Self-Organization. Antara Mimpi & Kenyataan

Ahmad Firdaus
Developer Story
Published in
10 min readApr 27, 2018

--

“Dulu sewaktu masih pakai struktur lama, biasa Technical Lead yang mengatur Pak. Jadi tugas setiap orang jelas dan ada yang ditakuti”.

“Karena setiap orang merasa sejajar, jadinya orang susah dikasih tahu. Akhirnya kita kerja sendiri-sendiri aja”.

“Setiap orang pilih-pilih kerjaan yang dia mau. Akibatnya kerjaan itu jadi saya terus yang mengerjakan.”

Kalimat-kalimat itu dirangkum dari keluhan beberapa crew yang disampaikan pada seorang chief tempo hari. Tidak bisa dipungkiri, pola kerja yang dilakukan selama bertahun-tahun tentu membentuk pola pikir seseorang.
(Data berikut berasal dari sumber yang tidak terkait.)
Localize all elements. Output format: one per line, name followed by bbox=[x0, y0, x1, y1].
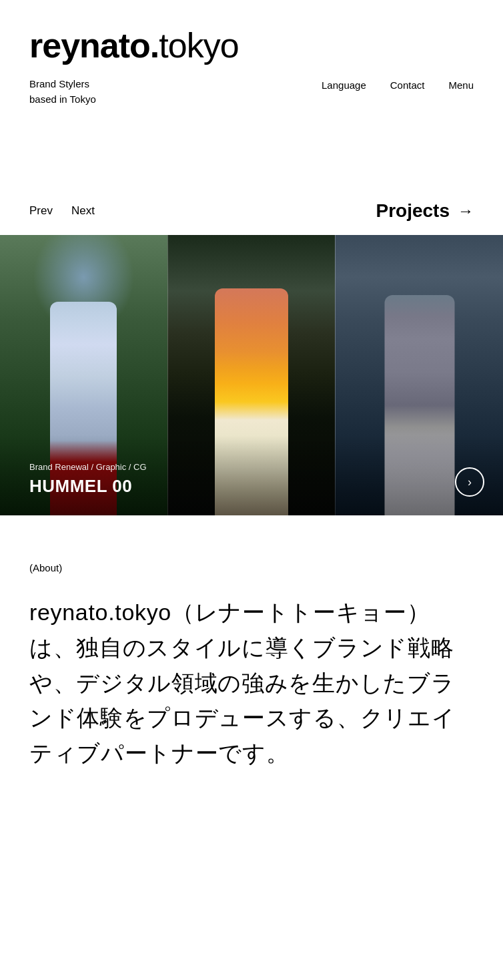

Seorang software developer yang terbiasa dengan model organisasi hirarkis berbentuk piramid, dimana setiap tim dipimpin oleh Technical Leader (TL) dan melapor pada Project Manager (PM), tidak serta-merta bisa menyesuaikan diri dengan self-organization model.

Self-organization adalah bentuk organisasi dimana setiap anggota berinteraksi secara spontan tanpa ada pihak lain yang mengendalikan, baik pihak internal maupun eksternal. Bentuk desentralisasi ini bertujuan agar organisasi tidak mudah goyah karena tergantung pada salah satu atau beberapa anggotanya saja. Self-organization bukanlah konsep baru, apalagi baru “ditemukan” seiring berkembangnya agile framework semacam scrum.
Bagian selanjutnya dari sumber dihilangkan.